Machines that can recognize the world: The Recognition Pattern
One of the big advancements in machine learning is the use of deep learning to greatly improve the accuracy of recognition-related tasks such as image, video, audio, and object recognition, classification, and identification. The recognition pattern is defined as using machine learning and other cognitive approaches to identify and determine objects or other desired things to be identified within image, video, audio, text, or other primarily unstructured data formerly. The objective of this pattern is to have machines identify and understand things.
Examples include image and object recognition, facial recognition, audio and sound recognition, handwriting and text recognition, and gesture detection. This is a well developed pattern that computers are really good at and is fairly widely used. There are many companies who are investing heavily in recognition systems. In fact, one of the most well funded AI companies, Sensetime, is focused on facial recognition applications and the Chinese government is investing heavily in the use and adoption of this pattern.

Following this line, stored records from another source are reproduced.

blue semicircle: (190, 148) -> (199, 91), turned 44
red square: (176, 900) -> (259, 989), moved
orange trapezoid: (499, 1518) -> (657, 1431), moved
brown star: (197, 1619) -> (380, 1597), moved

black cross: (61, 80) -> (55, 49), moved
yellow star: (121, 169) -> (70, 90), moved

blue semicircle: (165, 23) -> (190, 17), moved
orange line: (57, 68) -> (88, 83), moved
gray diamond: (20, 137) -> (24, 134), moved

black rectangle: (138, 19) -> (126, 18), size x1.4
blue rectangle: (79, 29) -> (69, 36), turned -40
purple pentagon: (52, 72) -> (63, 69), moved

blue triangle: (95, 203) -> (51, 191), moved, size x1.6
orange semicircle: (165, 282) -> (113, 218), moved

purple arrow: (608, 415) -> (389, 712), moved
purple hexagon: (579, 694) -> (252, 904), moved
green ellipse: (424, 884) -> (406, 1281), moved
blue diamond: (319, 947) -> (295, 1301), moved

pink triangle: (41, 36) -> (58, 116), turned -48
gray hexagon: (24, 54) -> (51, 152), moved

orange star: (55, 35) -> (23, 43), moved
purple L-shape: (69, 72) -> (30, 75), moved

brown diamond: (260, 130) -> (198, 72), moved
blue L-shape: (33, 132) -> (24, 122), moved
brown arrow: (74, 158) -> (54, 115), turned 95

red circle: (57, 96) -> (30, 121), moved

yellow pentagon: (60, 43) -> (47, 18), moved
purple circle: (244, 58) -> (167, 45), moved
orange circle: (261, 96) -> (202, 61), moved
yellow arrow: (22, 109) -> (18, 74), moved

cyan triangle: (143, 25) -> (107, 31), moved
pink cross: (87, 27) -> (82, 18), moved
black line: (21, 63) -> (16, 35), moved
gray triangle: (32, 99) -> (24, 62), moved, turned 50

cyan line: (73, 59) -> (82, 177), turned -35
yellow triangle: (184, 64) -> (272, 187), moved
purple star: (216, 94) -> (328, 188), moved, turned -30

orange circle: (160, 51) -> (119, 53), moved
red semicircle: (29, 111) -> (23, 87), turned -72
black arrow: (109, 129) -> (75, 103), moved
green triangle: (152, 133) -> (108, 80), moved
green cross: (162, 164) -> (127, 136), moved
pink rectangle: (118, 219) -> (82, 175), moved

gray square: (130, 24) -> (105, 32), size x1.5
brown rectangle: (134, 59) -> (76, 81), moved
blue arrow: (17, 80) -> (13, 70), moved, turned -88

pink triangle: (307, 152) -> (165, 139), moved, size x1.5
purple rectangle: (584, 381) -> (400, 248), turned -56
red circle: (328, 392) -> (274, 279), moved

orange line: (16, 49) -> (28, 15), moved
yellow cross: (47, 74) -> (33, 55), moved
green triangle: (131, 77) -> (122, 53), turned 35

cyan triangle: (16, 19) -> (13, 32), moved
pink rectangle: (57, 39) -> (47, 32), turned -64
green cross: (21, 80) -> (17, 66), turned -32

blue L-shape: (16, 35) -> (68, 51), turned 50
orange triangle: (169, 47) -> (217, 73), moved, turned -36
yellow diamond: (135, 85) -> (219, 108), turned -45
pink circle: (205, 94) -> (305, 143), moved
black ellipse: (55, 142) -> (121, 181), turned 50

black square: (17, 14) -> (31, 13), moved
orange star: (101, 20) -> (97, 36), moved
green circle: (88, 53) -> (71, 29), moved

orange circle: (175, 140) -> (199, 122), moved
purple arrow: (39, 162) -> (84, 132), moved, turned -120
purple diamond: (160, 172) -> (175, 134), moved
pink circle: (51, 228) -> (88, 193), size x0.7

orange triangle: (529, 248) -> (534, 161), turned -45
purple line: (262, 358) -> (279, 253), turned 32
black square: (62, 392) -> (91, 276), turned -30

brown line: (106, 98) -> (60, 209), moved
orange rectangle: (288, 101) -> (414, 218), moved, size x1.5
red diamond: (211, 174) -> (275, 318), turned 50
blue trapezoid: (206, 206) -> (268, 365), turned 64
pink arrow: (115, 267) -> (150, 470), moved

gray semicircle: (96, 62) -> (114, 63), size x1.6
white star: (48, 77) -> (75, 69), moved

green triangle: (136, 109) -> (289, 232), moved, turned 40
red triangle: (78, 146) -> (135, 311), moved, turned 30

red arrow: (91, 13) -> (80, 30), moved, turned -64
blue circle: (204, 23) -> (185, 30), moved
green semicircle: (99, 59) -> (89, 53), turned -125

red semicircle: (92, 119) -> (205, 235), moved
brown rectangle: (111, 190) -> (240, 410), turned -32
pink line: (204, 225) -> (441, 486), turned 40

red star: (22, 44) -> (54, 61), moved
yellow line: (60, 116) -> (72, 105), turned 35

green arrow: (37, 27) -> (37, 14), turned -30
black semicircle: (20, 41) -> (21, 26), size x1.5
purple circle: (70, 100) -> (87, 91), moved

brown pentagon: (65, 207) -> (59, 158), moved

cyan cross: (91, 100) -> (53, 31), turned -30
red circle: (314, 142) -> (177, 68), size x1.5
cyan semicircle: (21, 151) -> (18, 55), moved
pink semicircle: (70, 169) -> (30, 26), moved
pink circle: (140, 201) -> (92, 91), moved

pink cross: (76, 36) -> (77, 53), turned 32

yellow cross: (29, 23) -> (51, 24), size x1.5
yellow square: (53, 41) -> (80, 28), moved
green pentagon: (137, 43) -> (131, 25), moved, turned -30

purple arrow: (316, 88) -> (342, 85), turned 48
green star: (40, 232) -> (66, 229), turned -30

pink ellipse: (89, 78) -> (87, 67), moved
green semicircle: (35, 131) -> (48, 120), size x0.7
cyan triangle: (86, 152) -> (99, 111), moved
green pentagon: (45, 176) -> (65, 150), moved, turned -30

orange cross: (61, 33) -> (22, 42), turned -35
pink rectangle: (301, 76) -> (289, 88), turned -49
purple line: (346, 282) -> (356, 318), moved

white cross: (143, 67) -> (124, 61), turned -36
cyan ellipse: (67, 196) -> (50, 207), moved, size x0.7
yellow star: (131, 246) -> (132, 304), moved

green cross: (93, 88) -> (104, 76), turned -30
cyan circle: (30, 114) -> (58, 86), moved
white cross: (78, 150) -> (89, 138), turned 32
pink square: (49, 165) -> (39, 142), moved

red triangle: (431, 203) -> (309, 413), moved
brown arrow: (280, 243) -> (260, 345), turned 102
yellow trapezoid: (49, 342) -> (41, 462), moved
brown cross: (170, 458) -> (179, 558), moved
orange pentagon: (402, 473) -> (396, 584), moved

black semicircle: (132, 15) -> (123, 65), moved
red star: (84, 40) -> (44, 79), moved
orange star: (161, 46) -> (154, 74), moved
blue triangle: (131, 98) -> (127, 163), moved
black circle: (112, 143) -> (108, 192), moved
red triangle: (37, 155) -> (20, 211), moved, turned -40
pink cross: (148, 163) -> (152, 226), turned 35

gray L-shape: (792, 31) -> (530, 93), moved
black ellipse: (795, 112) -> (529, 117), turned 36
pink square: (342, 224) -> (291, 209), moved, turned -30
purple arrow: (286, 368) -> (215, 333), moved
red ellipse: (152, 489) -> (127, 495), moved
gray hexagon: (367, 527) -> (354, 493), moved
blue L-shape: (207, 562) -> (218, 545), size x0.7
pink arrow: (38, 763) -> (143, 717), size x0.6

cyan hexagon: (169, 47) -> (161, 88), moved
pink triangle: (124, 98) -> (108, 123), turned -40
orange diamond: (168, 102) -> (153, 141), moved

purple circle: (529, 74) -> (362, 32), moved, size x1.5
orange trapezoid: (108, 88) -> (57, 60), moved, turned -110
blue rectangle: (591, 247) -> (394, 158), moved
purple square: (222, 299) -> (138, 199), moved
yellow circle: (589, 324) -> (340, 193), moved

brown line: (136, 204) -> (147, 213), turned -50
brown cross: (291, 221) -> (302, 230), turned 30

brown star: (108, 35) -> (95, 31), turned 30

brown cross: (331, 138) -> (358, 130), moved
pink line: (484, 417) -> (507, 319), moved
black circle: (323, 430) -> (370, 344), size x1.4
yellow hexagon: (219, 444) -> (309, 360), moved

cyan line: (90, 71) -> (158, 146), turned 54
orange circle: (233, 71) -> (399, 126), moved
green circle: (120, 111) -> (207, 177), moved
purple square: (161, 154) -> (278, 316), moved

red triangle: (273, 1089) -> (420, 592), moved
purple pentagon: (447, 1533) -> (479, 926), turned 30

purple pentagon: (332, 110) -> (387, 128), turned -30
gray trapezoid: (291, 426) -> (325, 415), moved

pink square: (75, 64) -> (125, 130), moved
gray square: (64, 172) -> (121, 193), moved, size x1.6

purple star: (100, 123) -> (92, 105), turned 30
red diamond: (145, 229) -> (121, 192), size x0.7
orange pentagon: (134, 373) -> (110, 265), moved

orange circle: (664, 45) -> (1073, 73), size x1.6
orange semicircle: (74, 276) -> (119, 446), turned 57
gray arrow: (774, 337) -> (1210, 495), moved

Solving the Puzzle: The Goal-Driven Systems Pattern
Machines have proven to be particularly adept at learning the rules of games, and beating humans at their own games. In the past, machines have easily conquered the games of checkers, chess, and finding solutions to mazes. Through the power of reinforcement learning and much more advanced computation capabilities, machines are now able to win at Go, multi-player games such as DoTA, and much more complicated games. Alpha Go and Alpha Zero were created by Google’s DeepMind division under the theory that through goals, computers could learn anything through game play. Games are just the beginning to solutions that could potentially even lead to breakthroughs in solving long-hoped for goals in Artificial General Intelligence (AGI).
Games are not the only possibility for goal-driven systems. With the power of reinforcement learning and other machine learning techniques, organizations can apply machine learning and other cognitive approaches to give their systems the ability to learn through trial and error. This is useful for any situation where you want to have the system find the optimal solution to a problem. The main learning approach for this pattern is through reinforcement learning. Examples in the pattern can include game playing, resource optimization, iterative problem solving, and bidding and real-time auctions. While the goal-driven systems pattern is not yet as widely implemented as some of the other patterns, it is gaining rapid adoption.
Combining Patterns for AI Project Success
While these might seem like discrete patterns that are implemented individually in typical AI projects, in reality, we have seen organizations combine one or more of these seven patterns to realize their goals. By companies thinking of AI projects in terms of these patterns it will help them better approach, plan, and executate AI projects. In fact, emerging methodologies are focusing on the use of these seven patterns as a way to expedite AI project planning. Once you know that you’re doing a recognition pattern, for example, you can gain insight into a wide range of solutions that have been applied to that problem, insights into the data that’s needed to power the pattern, use cases and examples of applications of the pattern, algorithm and model development tips, and other insights that can help speed up the delivery of high quality AI projects.
While AI is still in the early majority phase of adoption, it’s clear that the identification and use of these patterns will help organizations realize their AI project goals more quickly, with less re-inventing of the wheel, and with much better chances of success.